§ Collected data
● ● ● ● ● ● ●

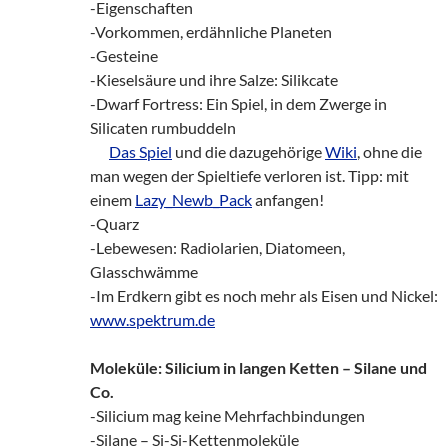
-Eigenschaften
-Vorkommen, erdähnliche Planeten
-Gesteine
-Kieselsäure und ihre Salze: Silikcate
-Dwarf Fortress: Ein Spiel, in dem Zwerge in
Silicaten rumbuddeln
zz!
Das Spiel
und die dazugehörige
Wiki
, ohne die
man wegen der Spieltiefe verloren ist. Tipp: mit
einem
Lazy_Newb_Pack
anfangen!
-Quarz
-Lebewesen: Radiolarien, Diatomeen,
Glasschwämme
-Im Erdkern gibt es noch mehr als Eisen und Nickel:
www.spektrum.de
Moleküle: Silicium in langen Ketten – Silane und
Co.
-Silicium mag keine Mehrfachbindungen
-Silane – Si-Si-Kettenmoleküle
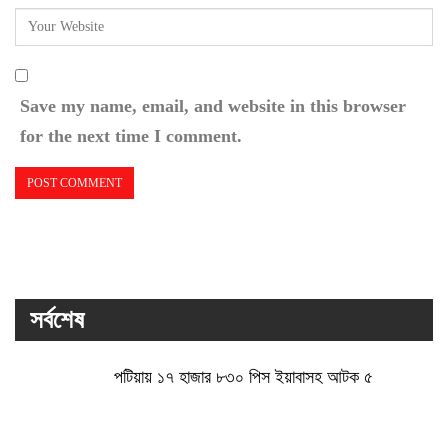
Save my name, email, and website in this browser
for the next time I comment.
সর্বশেষ
পটিয়ায় ১৭ হাজার ৮৩০ পিস ইয়াবাসহ আটক ৫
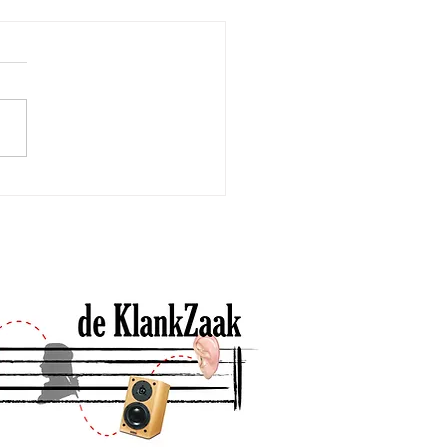
we cursus over
uziek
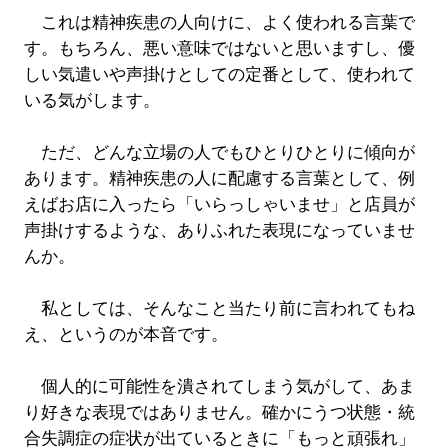
これは精神疾患の人向けに、よく使われる言葉で
す。もちろん、悪い意味ではないと思いますし、優
しい気遣いや声掛けとしての定番として、使われて
いる気がします。
ただ、どんな立場の人でもひとりひとりに傾向が
あります。精神疾患の人に配慮する言葉として、例
えばお店に入ったら「いらっしゃいませ」と店員が
声掛けするような、ありふれた表現になっていませ
んか。
私としては、そんなこと当たり前に言われてもね
え、というのが本音です。
個人的に可能性を潰されてしまう気がして、あま
り好きな表現ではありません。確かにうつ状態・統
合失調症の症状が出ているときに「もっと頑張れ」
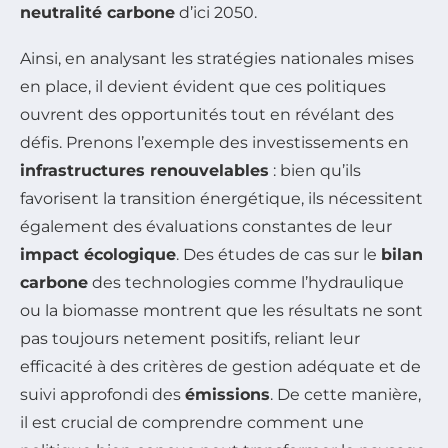
neutralité carbone
d’ici 2050.
Ainsi, en analysant les stratégies nationales mises
en place, il devient évident que ces politiques
ouvrent des opportunités tout en révélant des
défis. Prenons l’exemple des investissements en
infrastructures renouvelables
: bien qu’ils
favorisent la transition énergétique, ils nécessitent
également des évaluations constantes de leur
impact écologique
. Des études de cas sur le
bilan
carbone
des technologies comme l’hydraulique
ou la biomasse montrent que les résultats ne sont
pas toujours netement positifs, reliant leur
efficacité à des critères de gestion adéquate et de
suivi approfondi des
émissions
. De cette manière,
il est crucial de comprendre comment une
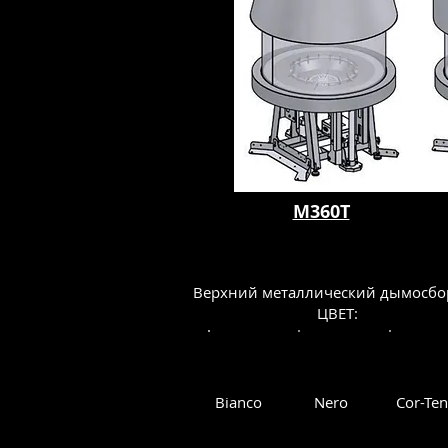
M360T
Верхний металлический дымосбо
ЦВЕТ:
Bianco
Nero
Cor-Ten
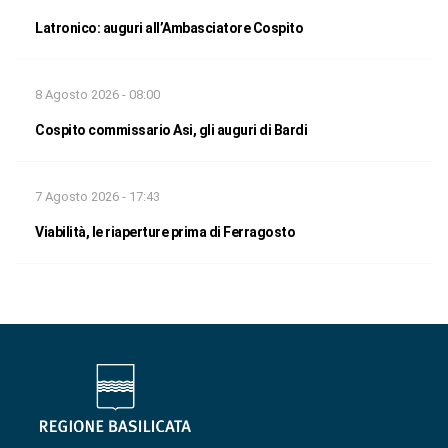
Latronico: auguri all’Ambasciatore Cospito
8 Agosto 2026 - 08:00
Cospito commissario Asi, gli auguri di Bardi
7 Agosto 2026 - 17:43
Viabilità, le riaperture prima di Ferragosto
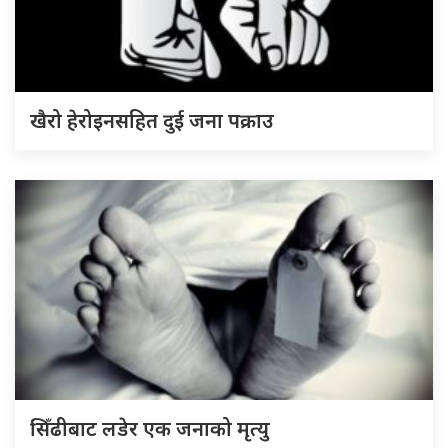
खैरो हेरोइनसहित दुई जना पक्राउ
सिँढीबाट लडेर एक जनाको मृत्यु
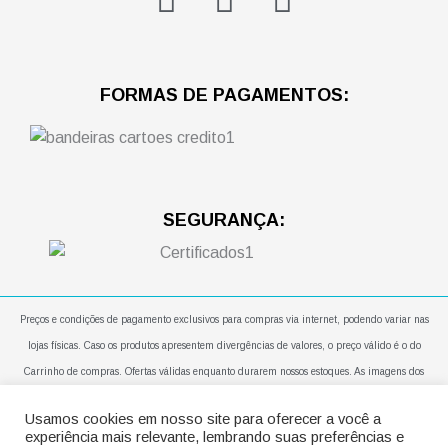
a
n
h
c
s
a
e
t
t
FORMAS DE PAGAMENTOS:
b
a
s
o
g
a
o
r
p
SEGURANÇA:
k
a
p
m
Preços e condições de pagamento exclusivos para compras via internet, podendo variar nas
lojas físicas. Caso os produtos apresentem divergências de valores, o preço válido é o do
Carrinho de compras. Ofertas válidas enquanto durarem nossos estoques. As imagens dos
produtos são meramente ilustrativas. Todos os preços e condições comerciais estão sujeitos a
Usamos cookies em nosso site para oferecer a você a
alteração sem aviso prévio. Em caso de entregas em apartamentos, a mesma será realizada no
experiência mais relevante, lembrando suas preferências e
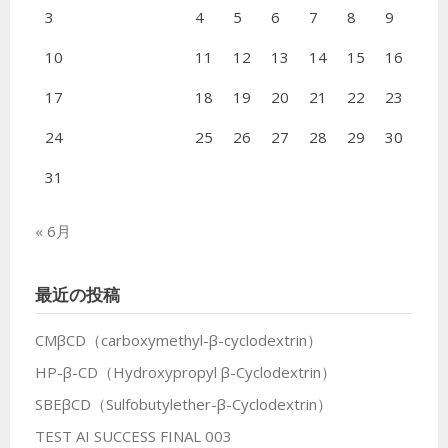
3
4
5
6
7
8
9
10
11
12
13
14
15
16
17
18
19
20
21
22
23
24
25
26
27
28
29
30
31
« 6月
最近の投稿
CMβCD（carboxymethyl-β-cyclodextrin）
HP-β-CD（Hydroxypropyl β-Cyclodextrin）
SBEβCD（Sulfobutylether-β-Cyclodextrin）
TEST AI SUCCESS FINAL 003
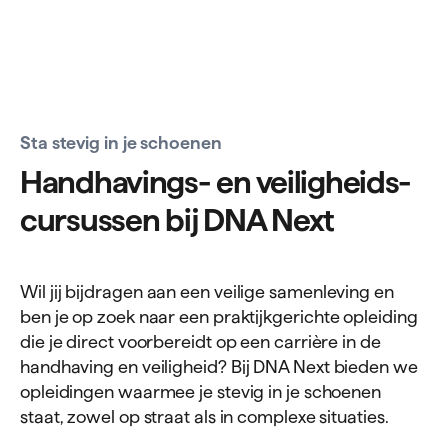
Sta stevig in je schoenen
Hand­havings- en vei­lig­heids­
cur­sussen bij
DNA
Next
Wil jij bijdragen aan een veilige samenleving en
ben je op zoek naar een praktijkgerichte opleiding
die je direct voorbereidt op een carrière in de
handhaving en veiligheid? Bij DNA Next bieden we
opleidingen waarmee je stevig in je schoenen
staat, zowel op straat als in complexe situaties.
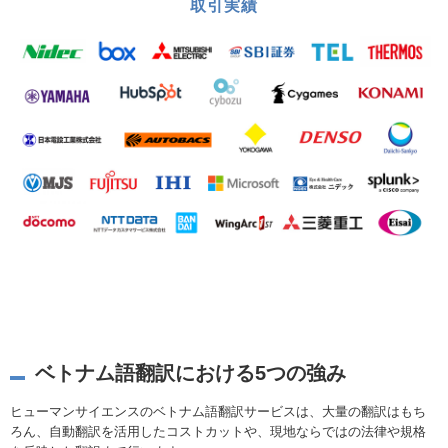
取引実績
ベトナム語翻訳における5つの強み
ヒューマンサイエンスのベトナム語翻訳サービスは、大量の翻訳はもち
ろん、自動翻訳を活用したコストカットや、現地ならではの法律や規格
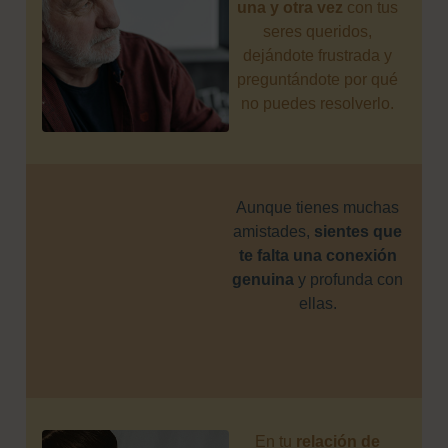
una y otra vez
con tus
seres queridos,
dejándote frustrada y
preguntándote por qué
no puedes resolverlo.
Aunque tienes muchas
amistades,
sientes que
te falta una conexión
genuina
y profunda con
ellas.
En tu
relación de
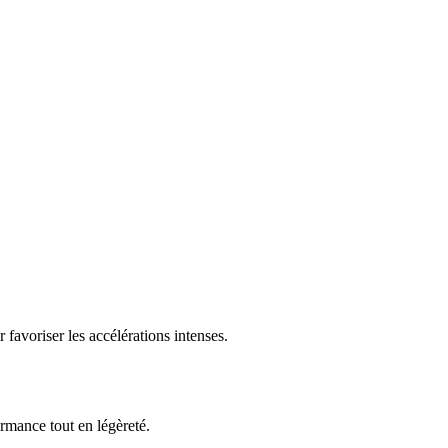
favoriser les accélérations intenses.
rmance tout en légèreté.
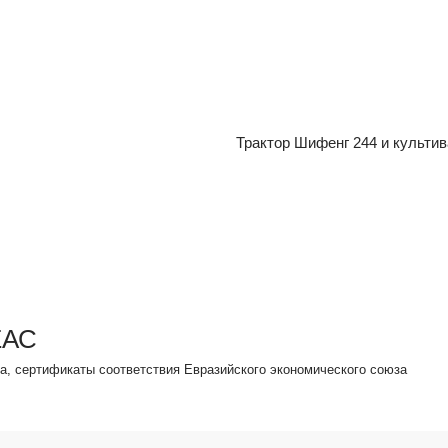
Трактор Шифенг 244 и культив
ЕАС
а, cертификаты соответствия Евразийского экономического союза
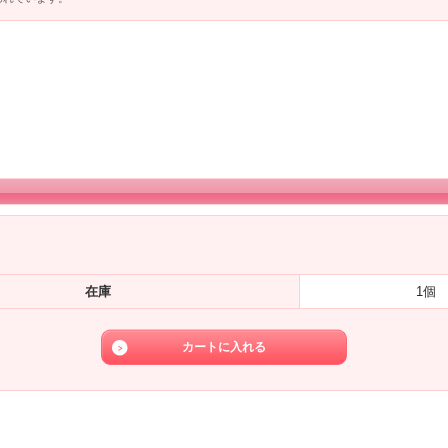
在庫
1個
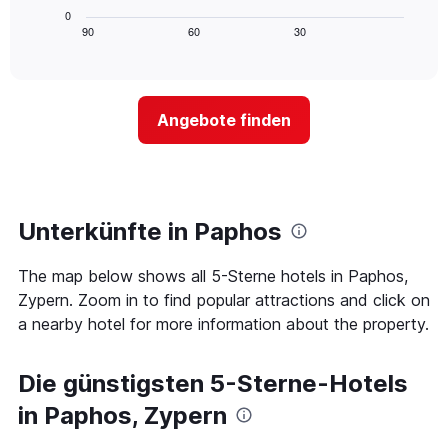
die
Diagramm
3
0
die
zeigt,
Tagen
90
60
30
End
Hotelkategorien
of
wie
anzeigt.
interactive
nach
sich
chart
Sternen
der
anzeigt
Preis
Das
Angebote finden
für
Diagramm
ein
hat
Zimmer
1
ändert,
Y-
je
Achse,
näher
Unterkünfte in Paphos
die
das
den
Aufenthaltsdatum
durchschnittlichen
The map below shows all 5-Sterne hotels in Paphos,
rückt.
Zimmerpreis
Das
Zypern. Zoom in to find popular attractions and click on
an
Diagramm
a nearby hotel for more information about the property.
diesem
hat
Wochenende
1
anzeigt,
X-
Die günstigsten 5-Sterne-Hotels
der
Achse,
in
die
in Paphos, Zypern
den
die
letzten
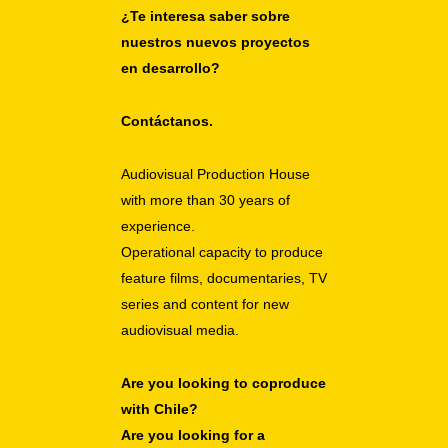
¿Te interesa saber sobre
nuestros nuevos proyectos
en desarrollo?
Contáctanos.
Audiovisual Production House
with more than 30 years of
experience.
Operational capacity to produce
feature films, documentaries, TV
series and
content for new
audiovisual media.
Are you looking to coproduce
with Chile?
Are you looking for a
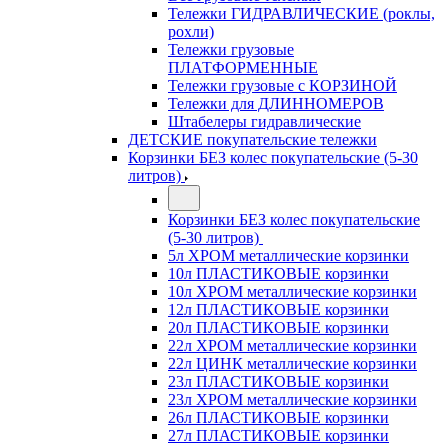
Тележки ГИДРАВЛИЧЕСКИЕ (роклы,
рохли)
Тележки грузовые
ПЛАТФОРМЕННЫЕ
Тележки грузовые с КОРЗИНОЙ
Тележки для ДЛИННОМЕРОВ
Штабелеры гидравлические
ДЕТСКИЕ покупательские тележки
Корзинки БЕЗ колес покупательские (5-30
литров)
Корзинки БЕЗ колес покупательские
(5-30 литров)
5л ХРОМ металлические корзинки
10л ПЛАСТИКОВЫЕ корзинки
10л ХРОМ металлические корзинки
12л ПЛАСТИКОВЫЕ корзинки
20л ПЛАСТИКОВЫЕ корзинки
22л ХРОМ металлические корзинки
22л ЦИНК металлические корзинки
23л ПЛАСТИКОВЫЕ корзинки
23л ХРОМ металлические корзинки
26л ПЛАСТИКОВЫЕ корзинки
27л ПЛАСТИКОВЫЕ корзинки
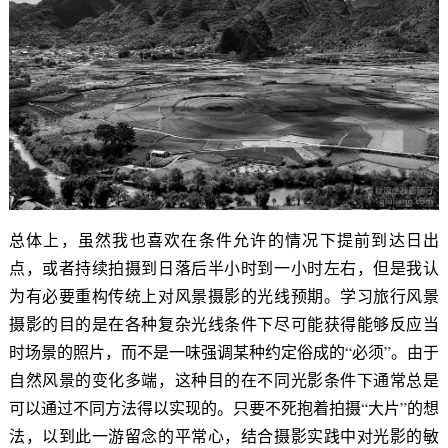
总体上，虽然我也喜欢在条件允许的情况下提前到达日出
点，或者持续拍摄到日落后半小时到一小时左右，但是我认
为有必要重构传统上对风景摄影的光线预期。学习旅行风景
摄影的目的是在各种复杂光线条件下尽可能获得能够反应当
时场景的照片，而不是一味强调某种约定俗成的“必须”。由于
自然风景的变化多端，这种目的在不同光影条件下通常总是
可以通过不同方法得以实现的。只要不死抱着拍摄“大片”的想
法，以到此一游留念的平常心，结合摄影实践中对光影的敏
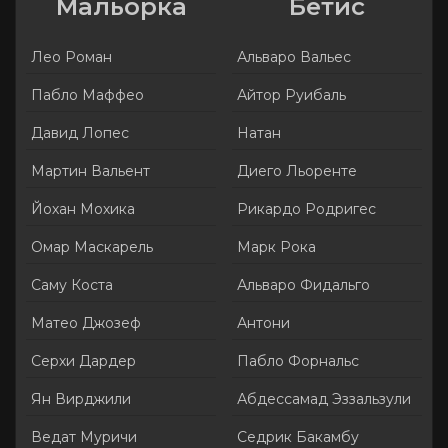
Мальорка
Бетис
Лео Роман
Альваро Вальес
Пабло Маффео
Айтор Руибаль
Давид Лопес
Натан
Мартин Вальент
Диего Льоренте
Йохан Мохика
Рикардо Родригес
Омар Маскарель
Марк Рока
Саму Коста
Альваро Фидальго
Матео Джозеф
Антони
Серхи Дардер
Пабло Форнальс
Ян Вирджили
Абдессамад Эззальзули
Ведат Муричи
Седрик Бакамбу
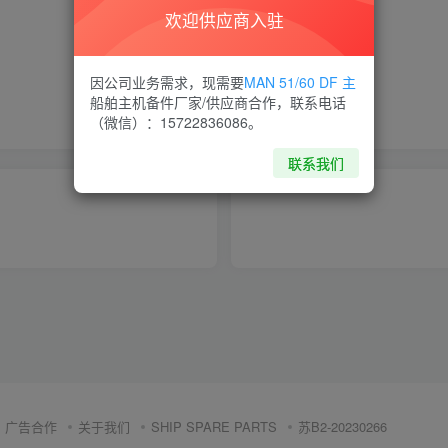
欢迎供应商入驻
喜欢就支持一下吧
因公司业务需求，现需要
MAN 51/60 DF 主
船舶主机备件厂家/供应商合作，联系电话
点赞
13
分享
收藏
（微信）：15722836086。
联系我们
广告合作
关于我们
SHIP SPARE PARTS
苏B2-20230266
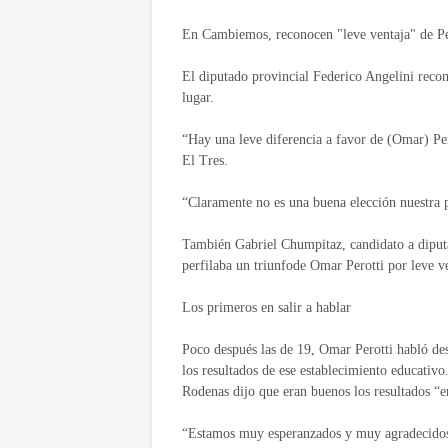
En Cambiemos, reconocen "leve ventaja" de Pe
El diputado provincial Federico Angelini reco
lugar.
“Hay una leve diferencia a favor de (Omar) Per
El Tres.
“Claramente no es una buena elección nuestra 
También Gabriel Chumpitaz, candidato a diputa
perfilaba un triunfode Omar Perotti por leve ve
Los primeros en salir a hablar
Poco después las de 19, Omar Perotti habló de
los resultados de ese establecimiento educativ
Rodenas dijo que eran buenos los resultados “en
“Estamos muy esperanzados y muy agradecidos 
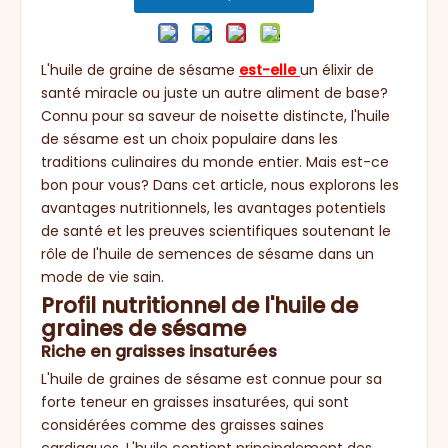
L'huile de graine de sésame
est-elle
un élixir de
santé miracle ou juste un autre aliment de base?
Connu pour sa saveur de noisette distincte, l'huile
de sésame est un choix populaire dans les
traditions culinaires du monde entier. Mais est-ce
bon pour vous? Dans cet article, nous explorons les
avantages nutritionnels, les avantages potentiels
de santé et les preuves scientifiques soutenant le
rôle de l'huile de semences de sésame dans un
mode de vie sain.
Profil nutritionnel de l'huile de
graines de sésame
Riche en graisses insaturées
L'huile de graines de sésame est connue pour sa
forte teneur en graisses insaturées, qui sont
considérées comme des graisses saines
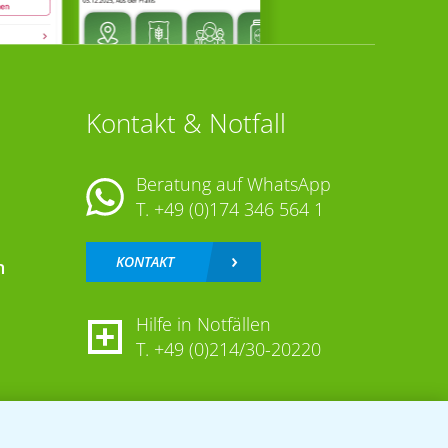
Kontakt & Notfall
Beratung auf WhatsApp
T.
+49 (0)174 346 564 1
KONTAKT
n
Hilfe in Notfällen
T.
+49 (0)214/30-20220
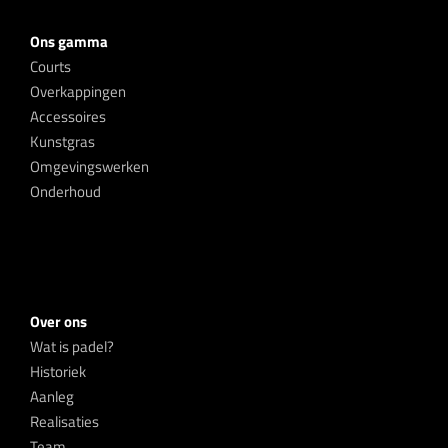
Ons gamma
Courts
Overkappingen
Accessoires
Kunstgras
Omgevingswerken
Onderhoud
Over ons
Wat is padel?
Historiek
Aanleg
Realisaties
Team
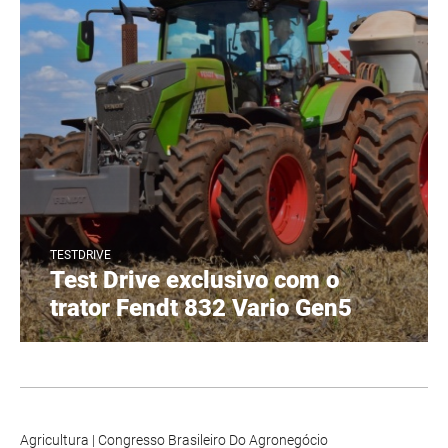
TESTDRIVE
Test Drive exclusivo com o
trator Fendt 832 Vario Gen5
Agricultura
|
Congresso Brasileiro Do Agronegócio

● ● ● ● ● ● ●

§ EXERCISE GOAL
Collect from the data above every line that includes "sésame".

§ EXPECTED ANSWER
L'huile de graine de sésame
de sésame est un choix populaire dans les
rôle de l'huile de semences de sésame dans un
graines de sésame
L'huile de graines de sésame est connue pour sa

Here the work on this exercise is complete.